# Airfare Markets Under Pressure — EDA & Insights

**Objective:** Analyze when, where, and why airfares differ across U.S. domestic markets, and how city-level characteristics influence route-level prices. Deliver actionable insights for travelers, industry stakeholders, and policymakers.

**Data:** U.S. DOT Domestic Airline Consumer Airfare Report (2021–2025 Q2)

## 1. Setup & Data Load

In [None]:
import pandas as pd
import numpy as np
import matplotlib.pyplot as plt
import seaborn as sns
from pathlib import Path

pd.set_option('display.max_columns', 50)
plt.rcParams['figure.figsize'] = (10, 5)
sns.set_theme(style='whitegrid')

# Load Excel (requires: pip install pandas openpyxl)
DATA_PATH = 'airline_ticket_dataset.xlsx'
df = pd.read_excel(DATA_PATH, engine='openpyxl')
print('Shape:', df.shape)
print('\nColumns:', list(df.columns))
df.head(10)

In [None]:
# Basic info and missing values
df.info()
print('\nMissing values:')
print(df.isnull().sum())

## 2. Data Cleaning & Column Mapping

Standardize column names for analysis (adjust if your dataset uses different names).

In [None]:
# Inspect column names (run once, then map to standard names if needed)
for c in df.columns:
    print(repr(c), '->', df[c].dtype, '| sample:', df[c].dropna().iloc[0] if df[c].notna().any() else 'N/A')

In [None]:
# Map common DOT report column names to a standard set (edit keys to match your actual columns)
col_map = {
    'Origin': 'origin', 'Origin City': 'origin_city', 'Origin Airport': 'origin',
    'Destination': 'dest', 'Destination City': 'dest_city', 'Destination Airport': 'dest',
    'Average Fare': 'avg_fare', 'Fare': 'avg_fare', 'Avg Fare': 'avg_fare', 'Average Fare ($)': 'avg_fare',
    'Passengers': 'passengers', 'Passenger Count': 'passengers', 'Total Passengers': 'passengers',
    'Quarter': 'quarter', 'Year': 'year', 'Year-Quarter': 'year_quarter',
    'Distance': 'distance', 'Miles': 'distance', 'Market Distance': 'distance',
    'Dominant Carrier': 'dominant_carrier', 'Dominant Carrier Share': 'dom_share', 'Market Share': 'dom_share',
    'Low Cost Carrier': 'lcc', 'LCC': 'lcc', 'LCC Penetration': 'lcc_penetration',
    'Lowest Fare Carrier': 'lowest_fare_carrier', 'Carriers': 'carriers', 'Number of Carriers': 'n_carriers',
}
# Only rename columns that exist
rename = {k: v for k, v in col_map.items() if k in df.columns}
if rename:
    df = df.rename(columns=rename)
print('Columns after mapping:', list(df.columns))
df.head(5)

## 3. When Do Fares Differ? — Temporal Patterns

In [None]:
# Identify fare and time columns (use actual names from your data)
fare_col = next((c for c in df.columns if 'fare' in c.lower() or 'fare' in c), df.columns[0])
time_cols = [c for c in df.columns if any(x in c.lower() for x in ['year','quarter','date','q'])]
print('Fare column:', fare_col, '| Time-related columns:', time_cols)

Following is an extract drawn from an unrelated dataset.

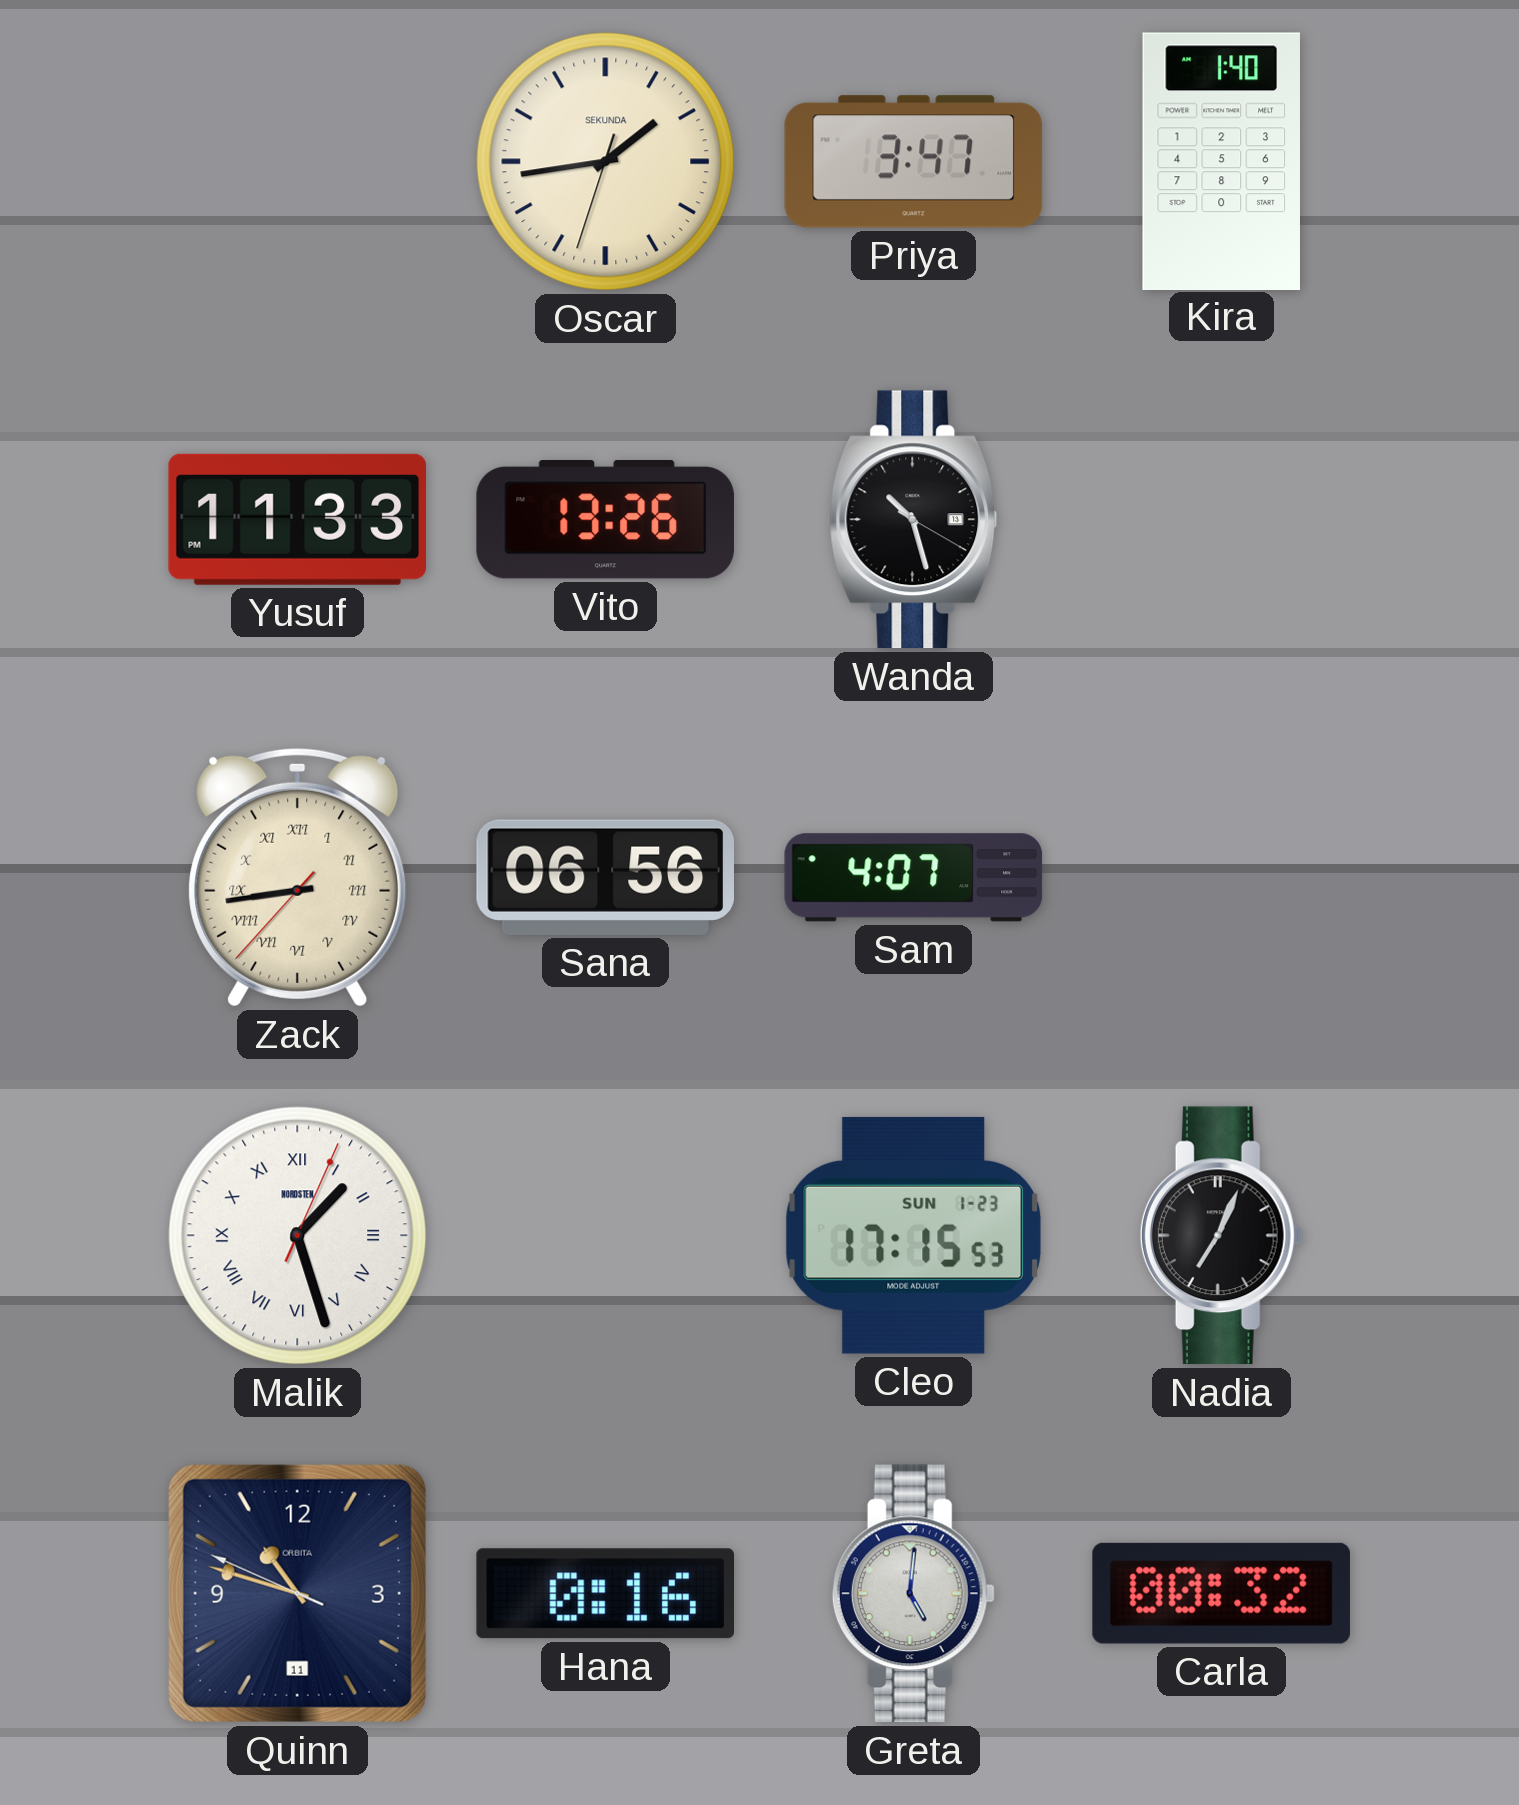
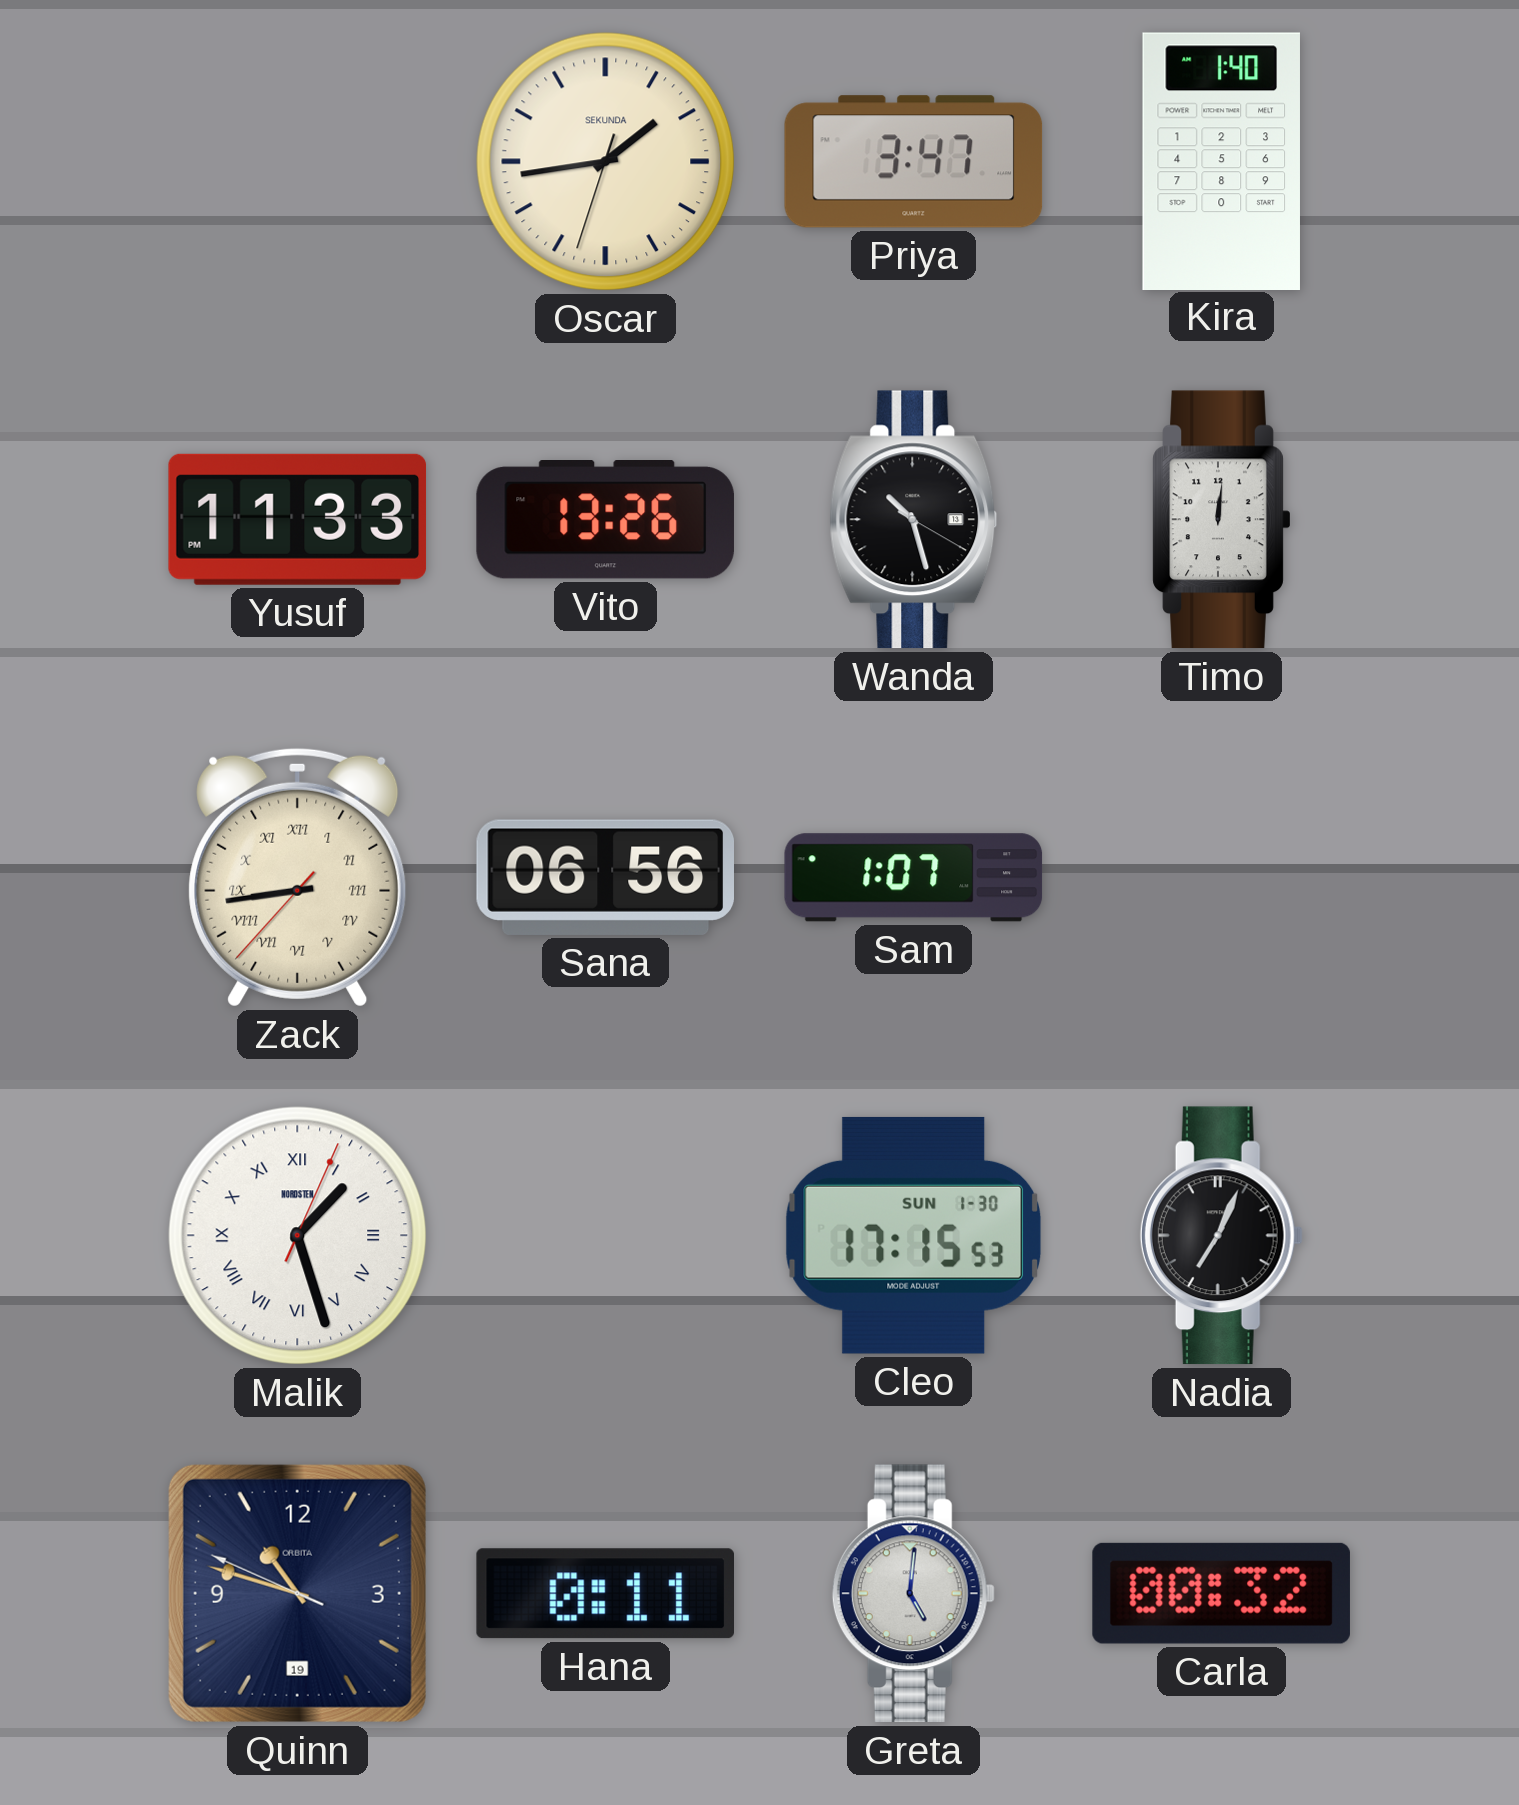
Timo: none -> 12:01
Sam: 4:07 -> 1:07
Cleo date: SUN 1-23 -> SUN 1-30
Quinn date: 11 -> 19
Hana: 0:16 -> 0:11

# Aggregate average fare by year/quarter if available
if time_cols:
    agg = df.groupby(time_cols, dropna=False)[fare_col].agg(['mean','median','count']).reset_index()
    print(agg.head(15))
else:
    print('No obvious time column found. Show numeric columns:', df.select_dtypes(include=[np.number]).columns.tolist())

In [None]:
# Plot: Average fare over time (adjust x/y to your column names)
if time_cols and fare_col:
    temporal = df.groupby(time_cols[0])[fare_col].mean().reset_index()
    fig, ax = plt.subplots(figsize=(10,4))
    ax.plot(temporal[time_cols[0]].astype(str), temporal[fare_col], marker='o')
    ax.set_title('Average Airfare Over Time')
    ax.set_xlabel(time_cols[0])
    ax.set_ylabel(fare_col)
    plt.xticks(rotation=45)
    plt.tight_layout()
    plt.show()
else:
    print('Skipping temporal plot: need fare and time columns.')

## 4. Where Do Fares Differ? — Routes & City-Level Effects

In [None]:
# Origin/destination columns
origin_col = next((c for c in df.columns if 'origin' in c.lower()), None)
dest_col = next((c for c in df.columns if 'dest' in c.lower() or 'destination' in c.lower()), None)
if not origin_col:
    origin_col = df.columns[0]
if not dest_col:
    dest_col = df.columns[1] if len(df.columns) > 1 else df.columns[0]
print('Origin column:', origin_col, '| Dest column:', dest_col)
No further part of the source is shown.